Prior to the introduction of Galbincea’s model, a key failure point in supply chain management was the absence of optimizing inventory and procurement strategies dynamically based on business needs. Now with much of the process automated – and a dynamic model created – order metrics for thousands of MRO items can be updated in minutes compared to weeks. Better data tools support more accurate and optimized purchasing practices. The system now processes a buy with a lead time calculation that, over time, adds to supply chain knowledge by continuously refining the algorithm.

“The model is living and breathing – it keeps getting updated along with the data,” Galbincea says. “Lead times changed this year with demand so high and supply still being choked because of labor, inflation, fuel costs, transportation, and freight… And [with the model], boom – all those numbers are updated instantaneously.”

In its second phase, Galbincea is developing a more advanced reliability model that will enable forecasting and optimize a preventative maintenance schedule and related purchasing. “That's where things start getting really cool,” he says.

There will likely be more AI and machine learning involved in this next phase, as failures are not always linear from a data perspective. “When you can correlate preventative maintenance with your buying schedule, then you can really optimize risk and what inventory is needed to support manufacturing.”

Automation enables engineers to invest their time in more value-adding tasks

More even than a reduction in procurement budget, Galbincea’s innovation means TimkenSteel is also saving on engineering labor hours that were previously devoted to repetitive manual tasks.

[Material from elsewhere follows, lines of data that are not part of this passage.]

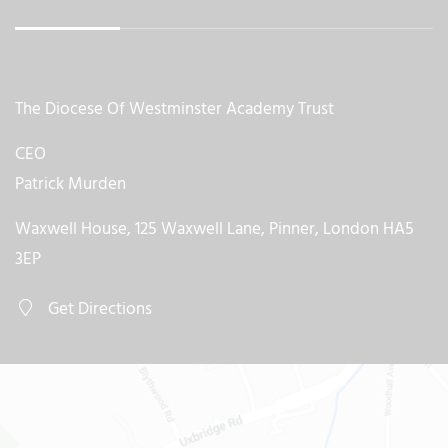
The Diocese Of Westminster Academy Trust
CEO
Patrick Murden
Waxwell House, 125 Waxwell Lane, Pinner, London HA5
3EP
Get Directions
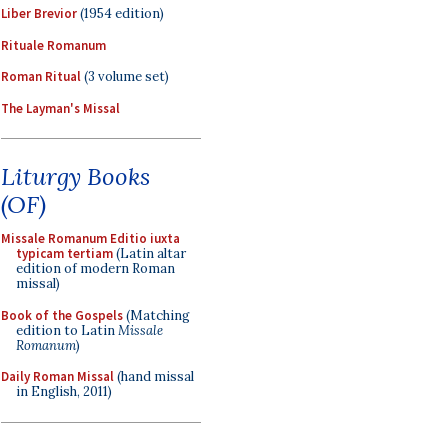
Liber Brevior
(1954 edition)
Rituale Romanum
Roman Ritual
(3 volume set)
The Layman's Missal
Liturgy Books
(OF)
Missale Romanum Editio iuxta
typicam tertiam
(Latin altar
edition of modern Roman
missal)
Book of the Gospels
(Matching
edition to Latin
Missale
Romanum
)
Daily Roman Missal
(hand missal
in English, 2011)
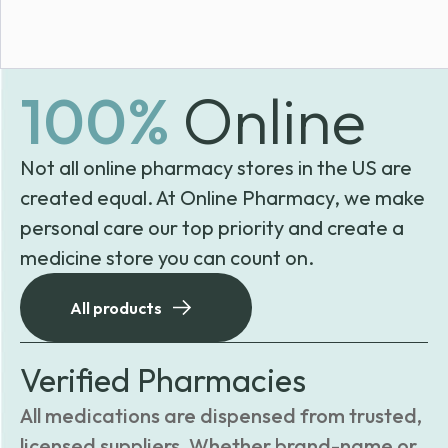
100%
Online
Not all online pharmacy stores in the US are
created equal. At Online Pharmacy, we make
personal care our top priority and create a
medicine store you can count on.
All products
Verified Pharmacies
All medications are dispensed from trusted,
licensed suppliers. Whether brand-name or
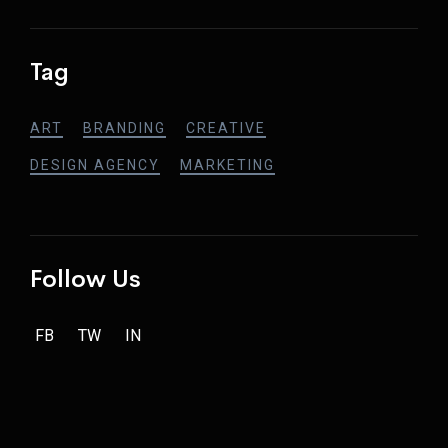
Tag
ART
BRANDING
CREATIVE
DESIGN AGENCY
MARKETING
Follow Us
FB
TW
IN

Whereas queries were previously one-offs, standard scripts in JMP now enable engineers to query the data as frequently as they need without investing additional time.

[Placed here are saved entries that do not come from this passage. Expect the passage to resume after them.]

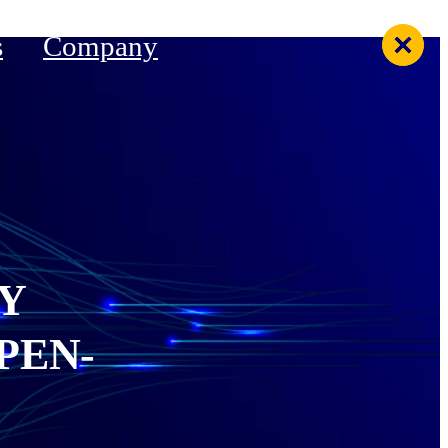
s
Company
Y
PEN-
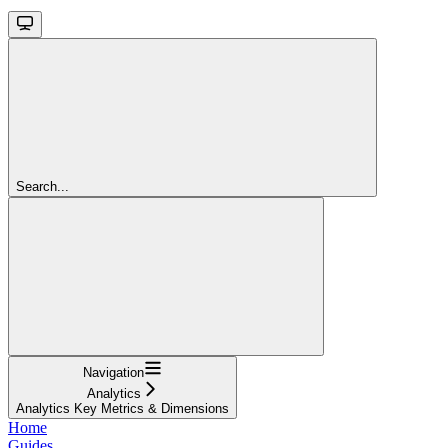
Search...
Navigation
Analytics
Analytics Key Metrics & Dimensions
Home
Guides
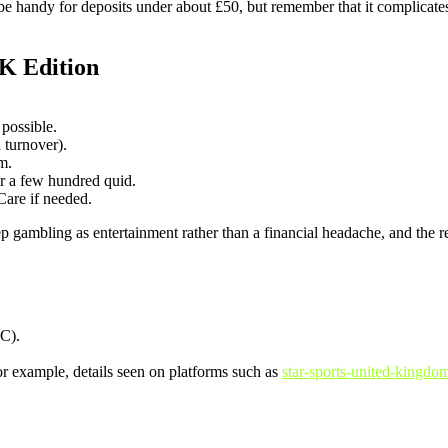
n be handy for deposits under about £50, but remember that it complica
K Edition
possible.
turnover).
em.
r a few hundred quid.
Care if needed.
eep gambling as entertainment rather than a financial headache, and the
C).
r example, details seen on platforms such as
star-sports-united-kingdo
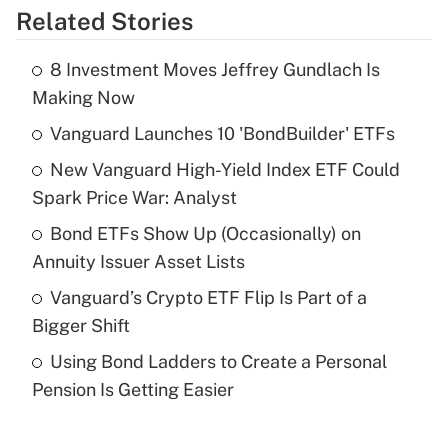
Related Stories
Get Answer
8 Investment Moves Jeffrey Gundlach Is
Recently Updated Q&As
Making Now
What is the temporary deduction for tip
income?
Vanguard Launches 10 'BondBuilder' ETFs
New Vanguard High-Yield Index ETF Could
Get Answer
Spark Price War: Analyst
Recently Updated Q&As
Bond ETFs Show Up (Occasionally) on
What is a high deductible health plan for
Annuity Issuer Asset Lists
purposes of an HSA?
Vanguard’s Crypto ETF Flip Is Part of a
Get Answer
Bigger Shift
Using Bond Ladders to Create a Personal
Recently Updated Q&As
Pension Is Getting Easier
Are remote workers eligible for leave
under the Family and Medical Leave Act
(FMLA)?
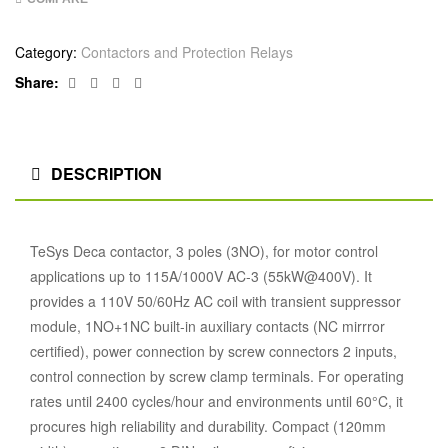
Category:
Contactors and Protection Relays
Facebook
Twitter
Linkedin
Google+
Share:
DESCRIPTION
TeSys Deca contactor, 3 poles (3NO), for motor control
applications up to 115A/1000V AC-3 (55kW@400V). It
provides a 110V 50/60Hz AC coil with transient suppressor
module, 1NO+1NC built-in auxiliary contacts (NC mirrror
certified), power connection by screw connectors 2 inputs,
control connection by screw clamp terminals. For operating
rates until 2400 cycles/hour and environments until 60°C, it
procures high reliability and durability. Compact (120mm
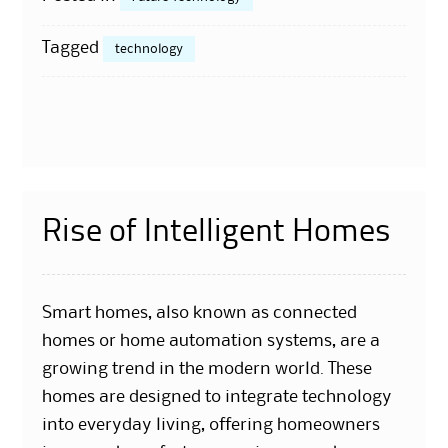
Tagged
technology
Rise of Intelligent Homes
Smart homes, also known as connected
homes or home automation systems, are a
growing trend in the modern world. These
homes are designed to integrate technology
into everyday living, offering homeowners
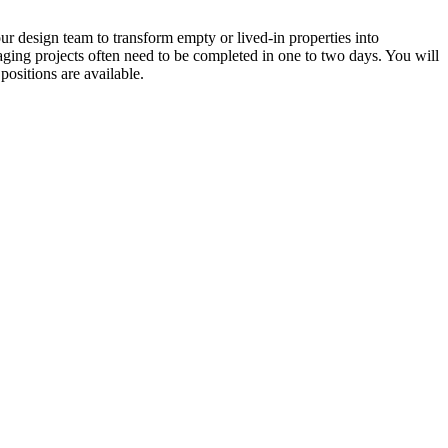
ur design team to transform empty or lived-in properties into
taging projects often need to be completed in one to two days. You will
positions are available.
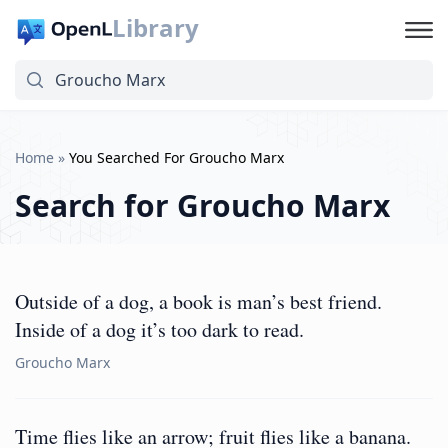
Library
Home
»
You Searched For Groucho Marx
Search for
Groucho Marx
Outside of a dog, a book is man’s best friend.
Inside of a dog it’s too dark to read.
Groucho Marx
Time flies like an arrow; fruit flies like a banana.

“Before the MRO inventory model, an engineer would query and massage data manually to set an opinionated reorder metrics. Now it's all automated, so you can see how [this project] has been proof of concept,” he says, adding that achieving TimkenSteel’s current level of optimization manually would have been so time-consuming even for a team of engineers that it would not have added value.

“It's not just in the dollar amount [that we see value from the model],” Galbincea explains. “It's also freeing people up to solve other problems and create value through new projects. When you free up that employee's time, they can work on more value-added tasks.”

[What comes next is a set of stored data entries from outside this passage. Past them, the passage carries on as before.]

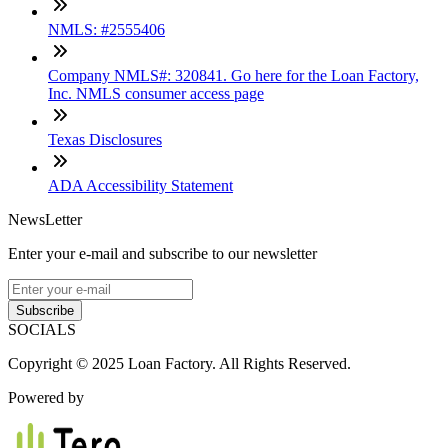
NMLS: #2555406
Company NMLS#: 320841. Go here for the Loan Factory,
Inc. NMLS consumer access page
Texas Disclosures
ADA Accessibility Statement
NewsLetter
Enter your e-mail and subscribe to our newsletter
Subscribe
SOCIALS
Copyright © 2025 Loan Factory. All Rights Reserved.
Powered by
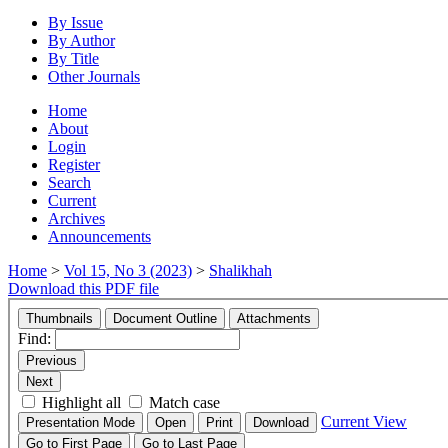
By Issue
By Author
By Title
Other Journals
Home
About
Login
Register
Search
Current
Archives
Announcements
Home
>
Vol 15, No 3 (2023)
>
Shalikhah
Download this PDF file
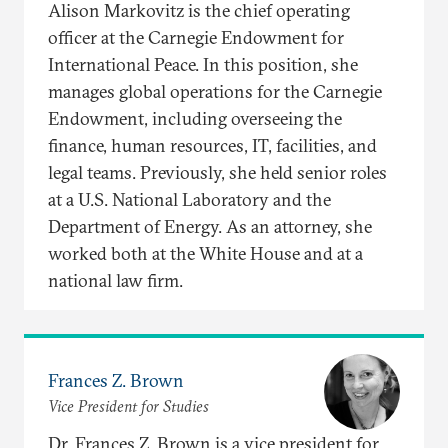
Alison Markovitz is the chief operating
officer at the Carnegie Endowment for
International Peace. In this position, she
manages global operations for the Carnegie
Endowment, including overseeing the
finance, human resources, IT, facilities, and
legal teams. Previously, she held senior roles
at a U.S. National Laboratory and the
Department of Energy. As an attorney, she
worked both at the White House and at a
national law firm.
Frances Z. Brown
Vice President for Studies
Dr. Frances Z. Brown is a vice president for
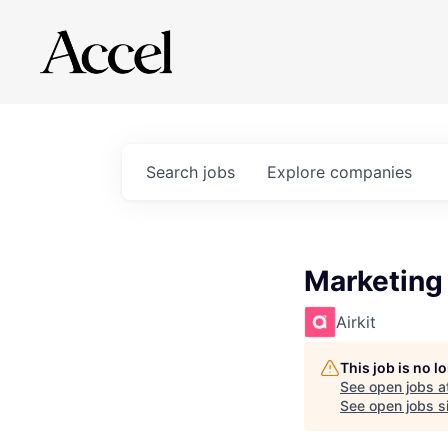
Search
jobs
Explore
companies
Marketing
Airkit
This job is no 
See open jobs a
See open jobs si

“If you can automate it, there's no excuse to do it manually”

In transforming supply chain management, Galbincea and his advocates at TimkenSteel have perhaps hit upon the next industrial revolution – one that involves the entire business enterprise. “Ultimately, if you can automate it, there's no excuse to do it manually,” Galbincea concludes. “That’s Business 4.0: digitize the entire enterprise and you’ll be able to analyze almost any facet of your business and see potential optimization opportunities. You’ll see where you should focus [time and investment], and you'll get the most bang for your buck.”

The results illustrated in this article are specific to the particular situations, business models, data input and computing environments described herein. Each SAS customer’s experience is unique, based on business and technical variables, and all statements must be considered nontypical. Actual savings, results and performance characteristics will vary depending on individual customer configurations and conditions. SAS does not guarantee or represent that every customer will achieve similar results. The only warranties for SAS products and services are those that are set forth in the express warranty statements in the written agreement for such products and services. Nothing herein should be construed as constituting an additional warranty. Customers have shared their successes with SAS as part of an agreed-upon contractual exchange or project success summarization following a successful implementation of SAS software.